# Are peas really worth it?



## lonelyfarmgirl (Feb 6, 2005)

Alas, peas. We love them. You can buy them frozen at 1$ a pound or a tad bit more. There are an awful lot of peas in a pound bag when you consider each pod only holds 6-10. It seems harvesting and shelling peas is so much trouble compared to how many you get. Who here actually grows and shells their own? I feel like I am powerless to grow our own peas. I mean sheesh! crack pods for a hour and you MIGHT have enough for one meal.


----------



## Danaus29 (Sep 12, 2005)

I did, and still try to grow my own. Bad couple of years have left me with no garden peas. But we like them fresh and raw. I often buy frozen peas just like I buy grocery store potatoes and frozen lima beans. Many times you can get a better return for your dollar by buying grocery store veggies. You have to do what is best for your circumstances.


----------



## rags57078 (Jun 11, 2011)

the last 3 years my pea crop sucked at best ,, so yep I will be buying froze peas at the store from now on


----------



## oregon woodsmok (Dec 19, 2010)

I grow the edible pod snow peas. They are well worth the effort.

As for the peas that you shell, they get eaten, one at a time, while standing in the garden.

Green peas are like corn, I that they are at their peak just seconds after they are picked. So home grown are really tasty. But way too much work for me.

I think the old farm wives used to love peas because it gave them a good excuse to sit down for a little while.


----------



## derm (Aug 6, 2009)

I do a forty foot row of sugar snaps every year. They are worth it. You are right on the English peas tho. Too much work for me I am done with them. Same with half-runners. I am done with them due to work. Stringless green beans are my future.


----------



## woodsy (Oct 13, 2008)

Snow Peas work well for us , no shelling, pick and stir fry or steam is good.

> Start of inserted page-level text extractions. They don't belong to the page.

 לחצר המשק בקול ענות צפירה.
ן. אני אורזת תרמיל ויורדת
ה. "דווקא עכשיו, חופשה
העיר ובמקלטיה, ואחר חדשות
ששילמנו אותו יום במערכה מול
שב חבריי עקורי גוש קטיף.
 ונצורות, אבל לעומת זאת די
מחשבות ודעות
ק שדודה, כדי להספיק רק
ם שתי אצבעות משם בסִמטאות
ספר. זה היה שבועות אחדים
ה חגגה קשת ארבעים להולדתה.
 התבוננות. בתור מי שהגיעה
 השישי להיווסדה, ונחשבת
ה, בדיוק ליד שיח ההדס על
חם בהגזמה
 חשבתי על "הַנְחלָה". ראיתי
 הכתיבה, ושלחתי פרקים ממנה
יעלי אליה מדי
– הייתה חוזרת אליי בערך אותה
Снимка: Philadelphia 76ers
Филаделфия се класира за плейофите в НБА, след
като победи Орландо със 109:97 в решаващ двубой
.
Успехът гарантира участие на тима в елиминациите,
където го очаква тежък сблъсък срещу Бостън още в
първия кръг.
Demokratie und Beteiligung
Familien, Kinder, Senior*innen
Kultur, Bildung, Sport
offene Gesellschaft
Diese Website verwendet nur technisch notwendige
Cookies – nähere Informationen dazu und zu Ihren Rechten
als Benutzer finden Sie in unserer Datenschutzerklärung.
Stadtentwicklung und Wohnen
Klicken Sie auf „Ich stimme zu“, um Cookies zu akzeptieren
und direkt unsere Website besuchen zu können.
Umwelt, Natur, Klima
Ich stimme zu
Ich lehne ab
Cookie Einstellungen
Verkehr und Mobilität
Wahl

Oregon Giants are nice and bulky.


----------



## lonelyfarmgirl (Feb 6, 2005)

green beans are really no comparison for flavor. I like green beans fresh cooked and thats about it. Peas are good hot or cold in any kind of soup or salad. Not green beans.


----------



## happydog (May 7, 2008)

I haven't grown peas in probably 20 years. They're too much work when you can buy frozen peas so cheap. Of course, frozen grocery store peas don't have much flavor so I don't eat peas much anymore...

Until recently when I bought some fresh peas at the farmers market. Yowza, how could I have forgotten how delectable home grown peas are? They're so unlike grocery peas it's like they're a whole different vegetable. I couldn't get over how succulent and flavorful they are. 

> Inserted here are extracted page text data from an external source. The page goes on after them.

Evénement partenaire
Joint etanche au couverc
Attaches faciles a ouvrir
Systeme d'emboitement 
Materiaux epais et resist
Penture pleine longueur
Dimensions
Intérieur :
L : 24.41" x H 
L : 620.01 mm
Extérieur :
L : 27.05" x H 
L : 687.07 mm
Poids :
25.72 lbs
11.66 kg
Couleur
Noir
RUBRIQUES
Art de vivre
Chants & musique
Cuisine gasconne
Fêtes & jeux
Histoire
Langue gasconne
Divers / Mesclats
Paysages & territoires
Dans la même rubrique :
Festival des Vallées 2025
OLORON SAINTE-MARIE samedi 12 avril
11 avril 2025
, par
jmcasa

You better believe I'm putting in peas as soon as I can next spring. Raising kids is a lot of work too, but apparently people think THAT's worthwhile. I sure think raising peas is worthwhile. Rediscovering fresh peas was the highlight of my summer.

I'm looking forward to relaxing in a rocker on the front porch shelling those sweet, luscious little morsels.


----------



## mabeane (Jun 5, 2010)

Flavor, flavor, flavor! Besides I like to know who handled the peas I eat.


----------



## jcatblum (Dec 15, 2009)

We would pick ours & take them into the store to get them shelled, if I am remembering the same peas your talking about. It was when I was in grade school. They same guy also had the machine that cracked our pecans. We don't eat alot of peas here, so I don't grow them myself.


----------



## Forest (Oct 14, 2010)

I think there are mechanical pea shellers for home use... try Lehmann's perhaps?


----------



## suitcase_sally (Mar 20, 2006)

happydog said:


> Raising kids is a lot of work too, but apparently people think THAT's worthwhile.


Now, THAT'S funny!!

I usually grow the type that I can't find easily in the store - purple hull, Romas, speckled butter beans (my fave) and cranberry beans.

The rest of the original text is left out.